In the early days of Jerry Falwell's ministry, Lawrence and Calvin would fly him to religious services. Eventually, Jerry Falwell stopped using the airport, due to the airport's inability to offer a full instrument approach.

=== Deaths and legacies of original owners ===
Calvin Falwell died at the age of 90 on August 20, 2011. In addition to establishing the airport, Calvin was the founder of the Falwell Corporation that specializes in well drilling. Calvin Falwell also brought minor league baseball to the Lynchburg area in 1965 in what would eventually be branded as the Lynchburg Hillcats. The stadium hosting the team was named after him in 2004.

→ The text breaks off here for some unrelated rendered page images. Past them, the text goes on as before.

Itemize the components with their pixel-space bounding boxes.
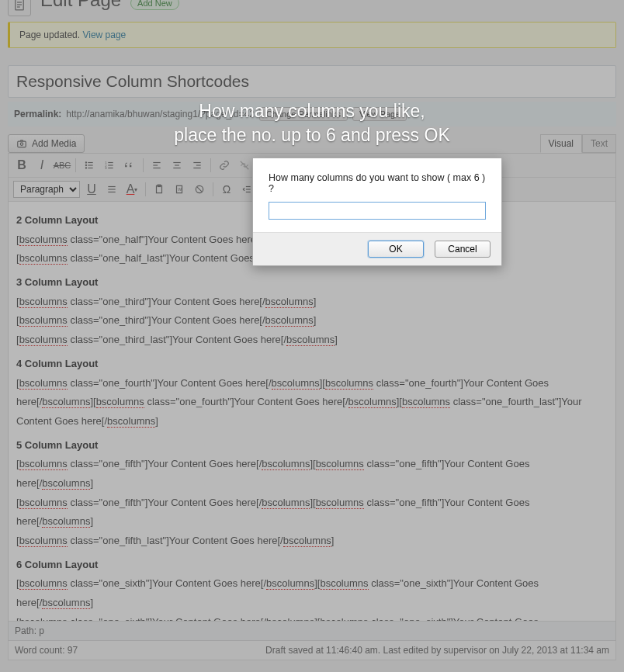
svg-point-6 [85,162,86,163]
content-line: [bscolumns class="one_third"]Your Conten… [16,311,608,331]
svg-point-5 [20,143,23,146]
add-media-button[interactable]: Add Media [8,134,85,153]
page-icon [8,0,31,16]
format-select[interactable]: Paragraph [13,181,80,198]
ok-button[interactable]: OK [368,241,424,258]
content-line: [bscolumns class="one_third_last"]Your C… [16,331,608,350]
content-line: [bscolumns class="one_fifth"]Your Conten… [16,494,608,532]
tab-visual[interactable]: Visual [540,134,582,153]
svg-line-49 [197,187,202,192]
special-char-button[interactable]: Ω [218,181,235,198]
italic-button[interactable]: I [33,157,50,174]
content-heading: 5 Column Layout [16,436,608,456]
title-text: Responsive Column Shortcodes [16,72,608,91]
content-heading: 6 Column Layout [16,556,608,575]
content-line: [bscolumns class="one_sixth"]Your Conten… [16,613,608,621]
camera-icon [16,138,27,149]
word-count: Word count: 97 [15,645,78,656]
columns-prompt-dialog: How many columns do you want to show ( m… [252,158,502,266]
strikethrough-button[interactable]: ABC [54,157,71,174]
unlink-button[interactable] [236,157,253,174]
svg-point-7 [85,165,86,165]
add-media-label: Add Media [32,138,76,149]
content-heading: 4 Column Layout [16,355,608,374]
text-color-button[interactable]: A▾ [123,181,140,198]
svg-rect-4 [18,141,26,147]
content-line: [bscolumns class="one_fifth"]Your Conten… [16,455,608,493]
path-bar: Path: p [9,621,615,640]
separator [143,158,144,172]
separator [145,182,146,196]
bullet-list-button[interactable] [81,157,98,174]
add-new-button[interactable]: Add New [130,0,179,10]
view-page-link[interactable]: View page [82,29,126,40]
page-title: Edit Page [40,0,121,11]
content-line: [bscolumns class="one_fourth"]Your Conte… [16,374,608,431]
remove-format-button[interactable] [191,181,208,198]
link-button[interactable] [216,157,233,174]
svg-text:3: 3 [105,166,107,170]
content-line: [bscolumns class="one_third"]Your Conten… [16,293,608,312]
bold-button[interactable]: B [13,157,30,174]
title-input[interactable]: Responsive Column Shortcodes [8,65,616,98]
separator [213,182,213,196]
content-line: [bscolumns class="one_sixth"]Your Conten… [16,574,608,612]
svg-text:W: W [178,187,182,192]
overlay-instruction: How many columns you like, place the no.… [118,99,506,147]
align-center-button[interactable] [168,157,185,174]
svg-point-8 [85,168,86,168]
align-justify-button[interactable] [103,181,120,198]
paste-word-button[interactable]: W [171,181,188,198]
numbered-list-button[interactable]: 123 [101,157,118,174]
tab-text[interactable]: Text [582,134,616,153]
columns-count-input[interactable] [269,202,486,220]
align-left-button[interactable] [148,157,165,174]
permalink-label: Permalink: [14,109,61,120]
paste-text-button[interactable] [151,181,168,198]
separator [75,158,76,172]
separator [210,158,211,172]
footer-bar: Word count: 97 Draft saved at 11:46:40 a… [8,641,616,660]
content-line: [bscolumns class="one_fifth_last"]Your C… [16,532,608,551]
save-status: Draft saved at 11:46:40 am. Last edited … [265,645,609,656]
cancel-button[interactable]: Cancel [435,241,491,258]
blockquote-button[interactable] [121,157,138,174]
dialog-question: How many columns do you want to show ( m… [269,172,486,194]
content-heading: 3 Column Layout [16,273,608,293]
update-notice: Page updated. View page [8,22,616,48]
underline-button[interactable]: U [83,181,100,198]
align-right-button[interactable] [189,157,206,174]
notice-message: Page updated. [19,29,80,40]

Calvin's brother, Lawrence Falwell died at the age of 94 on December 31, 2016. Both Lawrence and Calvin Falwell were inducted into the Virginia Aviation Hall of Fame and both men were recipients of the Virginia Aviation Lifetime Achievement Award.

Commenting on his uncles' efforts in helping his father's ministry, Jerry Falwell Jr. said, "I don't know that dad could have gotten around and done the things that he did without Lawrence and Calvin's aviation pioneering. It really made a big difference in my father's ministry. What they did with a hillside, building Falwell Airport, it's hard to imagine anyone could even land a plane, but they built the runway right there on the hillside and it's been successful all these years."